Com um livro-razão compartilhado entre os membros de uma rede, não é preciso perder tempo conferindo registros. Além disso, para acelerar as transações, um conjunto de regras (chamado de smart contracts ou contratos inteligentes) pode ser armazenado na blockchain e executado automaticamente.

Os contratos inteligentes são acordos digitais autoexecutáveis que garantem as condições contratuais por meio da tecnologia da Blockchain e que podem ser usados para troca de dinheiro, propriedade, informação, dentre outros ativos, tangíveís  ou intangíveis. O bloco de dados pode registrar quaisquer informações: quem, o que, quando, onde, quanto, a condição, etc

Além das vantagens supracitadas sobre a Blockchain, podemos mencionar a qualidade dos dados, simplificação de processos, menor custo por transação, já que não será necessária a contratação de um intermediador, e também a segurança, uma vez que a Blockchain não possui um ponto central onde estão todos os dados e suas redes são descentralizadas, fazendo com que haja maior resistência caso haja uma possível falha no sistema.

O processo de inserção das obras de arte dentro da Blockchain se dá através da tokenização via contratos inteligentes. É produzido um código único de programação, que por sua vez é imutável, capaz de ser transferido a um terceiro interessado. A partir deste recurso, o proprietário dessa representação digital detém a autenticação segura e transparente desse registro.
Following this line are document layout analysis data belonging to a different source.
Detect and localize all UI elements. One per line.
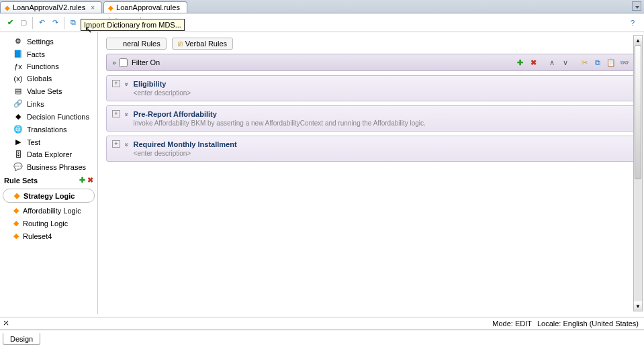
sidebar-item-label: Functions [27, 62, 59, 70]
new-item-button[interactable]: ▢ [17, 17, 30, 29]
chevron-down-icon[interactable]: » [123, 113, 130, 115]
sidebar-item-label: Business Phrases [27, 163, 86, 171]
sidebar-item-label: Facts [27, 50, 45, 58]
tab-list-dropdown[interactable] [632, 1, 641, 11]
sidebar-item-data-explorer[interactable]: 🗄Data Explorer [0, 148, 97, 160]
expand-collapse-button[interactable]: + [112, 140, 120, 148]
ruleset-icon: ◆ [13, 206, 19, 215]
sidebar-item-links[interactable]: 🔗Links [0, 97, 97, 110]
filter-label: Filter On [132, 58, 160, 66]
sidebar-item-business-phrases[interactable]: 💬Business Phrases [0, 160, 97, 173]
sidebar-item-functions[interactable]: ƒxFunctions [0, 60, 97, 72]
add-rule-button[interactable]: ✚ [514, 57, 525, 68]
rules-file-icon: ◆ [5, 4, 10, 11]
paste-button[interactable]: 📋 [606, 57, 616, 68]
import-mds-button[interactable]: ⧉ [67, 17, 79, 29]
filter-toolbar: » Filter On ✚ ✖ ∧ ∨ ✂ ⧉ 📋 👓 [106, 54, 636, 71]
find-button[interactable]: 👓 [619, 57, 630, 68]
add-ruleset-button[interactable]: ✚ [79, 176, 85, 185]
design-view-tab[interactable]: Design [3, 333, 40, 345]
valuesets-icon: ▤ [13, 87, 23, 95]
mode-indicator: Mode: EDIT [492, 319, 532, 328]
close-icon[interactable]: × [91, 4, 95, 11]
broken-link-icon[interactable]: ⤫ [3, 318, 9, 328]
help-button[interactable]: ? [627, 17, 639, 29]
expand-collapse-button[interactable]: + [112, 110, 120, 117]
delete-rule-button[interactable]: ✖ [528, 57, 539, 68]
rule-description: <enter description> [134, 150, 630, 157]
globals-icon: (x) [13, 75, 23, 83]
test-icon: ▶ [13, 138, 23, 146]
sidebar-item-globals[interactable]: (x)Globals [0, 72, 97, 85]
sidebar-item-facts[interactable]: 📘Facts [0, 48, 97, 60]
rule-description: invoke Affordability BKM by asserting a … [134, 119, 630, 127]
tooltip: Import Dictionary from MDS... [81, 19, 185, 31]
editor-tabbar: ◆ LoanApprovalV2.rules × ◆ LoanApproval.… [0, 0, 644, 13]
subtab-label: Verbal Rules [185, 40, 227, 48]
rulesets-header: Rule Sets ✚ ✖ [0, 173, 97, 187]
ruleset-label: Routing Logic [23, 219, 68, 228]
rules-subtabs: neral Rules ⎚ Verbal Rules [101, 35, 641, 54]
decisionfn-icon: ◆ [13, 112, 23, 121]
rule-description: <enter description> [134, 89, 630, 97]
scroll-up-button[interactable]: ▲ [634, 36, 642, 45]
rule-row[interactable]: +»Required Monthly Installment<enter des… [106, 136, 636, 162]
sidebar-item-settings[interactable]: ⚙Settings [0, 35, 97, 48]
expand-collapse-button[interactable]: + [112, 80, 120, 87]
tab-general-rules[interactable]: neral Rules [106, 38, 167, 50]
tab-label: LoanApproval.rules [116, 3, 180, 11]
sidebar-item-label: Globals [27, 75, 52, 83]
links-icon: 🔗 [13, 99, 23, 108]
sidebar-item-decision-functions[interactable]: ◆Decision Functions [0, 110, 97, 123]
sidebar-item-label: Settings [27, 38, 54, 46]
body-area: ⚙Settings📘FactsƒxFunctions(x)Globals▤Val… [0, 32, 644, 314]
scroll-down-button[interactable]: ▼ [634, 301, 642, 311]
ruleset-label: Ruleset4 [23, 232, 52, 240]
ruleset-item[interactable]: ◆Strategy Logic [3, 189, 95, 203]
functions-icon: ƒx [13, 62, 23, 70]
chevron-down-icon[interactable]: » [123, 83, 130, 85]
cut-button[interactable]: ✂ [579, 57, 590, 68]
sidebar-item-label: Data Explorer [27, 150, 72, 158]
sidebar-item-translations[interactable]: 🌐Translations [0, 123, 97, 136]
ruleset-item[interactable]: ◆Ruleset4 [0, 230, 97, 242]
scroll-thumb[interactable] [635, 45, 641, 179]
vertical-scrollbar[interactable]: ▲ ▼ [633, 35, 643, 311]
ruleset-label: Strategy Logic [24, 192, 75, 200]
tab-loanapproval[interactable]: ◆ LoanApproval.rules [103, 1, 187, 13]
move-up-button[interactable]: ∧ [547, 57, 557, 68]
rule-row[interactable]: +»Pre-Report Affordabilityinvoke Afforda… [106, 105, 636, 132]
sidebar-item-test[interactable]: ▶Test [0, 136, 97, 148]
rule-row[interactable]: +»Eligibility<enter description> [106, 75, 636, 101]
redo-button[interactable]: ↷ [49, 17, 61, 29]
tab-verbal-rules[interactable]: ⎚ Verbal Rules [172, 38, 233, 50]
move-down-button[interactable]: ∨ [560, 57, 571, 68]
sidebar-item-label: Test [27, 138, 40, 146]
rules-file-icon: ◆ [108, 4, 113, 11]
collapse-all-icon[interactable]: » [112, 59, 115, 66]
tab-loanapprovalv2[interactable]: ◆ LoanApprovalV2.rules × [0, 1, 102, 13]
delete-ruleset-button[interactable]: ✖ [87, 176, 93, 185]
sidebar-item-label: Value Sets [27, 87, 62, 95]
sidebar-item-label: Links [27, 100, 44, 108]
copy-button[interactable]: ⧉ [592, 57, 603, 68]
sidebar-item-label: Translations [27, 126, 67, 134]
sidebar-item-value-sets[interactable]: ▤Value Sets [0, 85, 97, 97]
bizphrases-icon: 💬 [13, 162, 23, 171]
facts-icon: 📘 [13, 50, 23, 58]
validate-button[interactable]: ✔ [4, 17, 16, 29]
tab-label: LoanApprovalV2.rules [13, 3, 85, 11]
ruleset-icon: ◆ [13, 232, 19, 240]
ruleset-item[interactable]: ◆Affordability Logic [0, 204, 97, 217]
locale-indicator: Locale: English (United States) [537, 319, 639, 328]
verbal-icon: ⎚ [178, 40, 183, 48]
chevron-down-icon[interactable]: » [123, 143, 130, 146]
ruleset-item[interactable]: ◆Routing Logic [0, 217, 97, 230]
ruleset-label: Affordability Logic [23, 207, 81, 215]
sidebar-item-label: Decision Functions [27, 113, 89, 121]
ruleset-icon: ◆ [14, 191, 19, 200]
rule-title: Required Monthly Installment [134, 140, 630, 148]
status-bar: Mode: EDIT Locale: English (United State… [0, 317, 644, 329]
undo-button[interactable]: ↶ [36, 17, 48, 29]
filter-on-checkbox[interactable] [119, 58, 128, 67]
A partir da utilização dessa nova tecnologia, o próprio artista poderá criar um contrato vinculado à sua obra de arte e estabelecer as condições de transferências futuras, possibilitando também que disponha sobre o percentual sobre o lucro de revenda estabelecido pela Lei de Direitos Autorais.

Esse é um avanço importante da tecnologia, que visa a democratização dos investimentos e fornece maiores possibilidades para o mercado financeiro e de capitais. Avaliando as vantagens e benefícios sob a perspectiva das obras de arte, a Blockchain torna-se um espaço de conexão entre artistas e compradores, promovendo a abertura de um mercado online mais acessível aos criadores, certifica a propriedade do colecionador em casos de roubo, perda ou destituição da obra de arte, promove a criação da arte digital, garante a qualidade dos arquivos, além de possibilitar o acompanhamento das vendas.

Hoje, o direito de sequência, embora largamente previsto nas legislações nacionais, carece de aplicação devida, o que gera, por conseguinte, uma verdadeira lacuna entre a lei e a prática do mercado das artes.

O Brasil tem um grande potencial criativo na área de artes visuais, razão pela qual o direito de sequência deve ser efetivamente respeitado e aplicado no mercado de arte, nos termos do artigo 38 da Lei 9.610/98, de maneira que o respectivo autor efetivamente receba rendimentos advindos de cada revenda.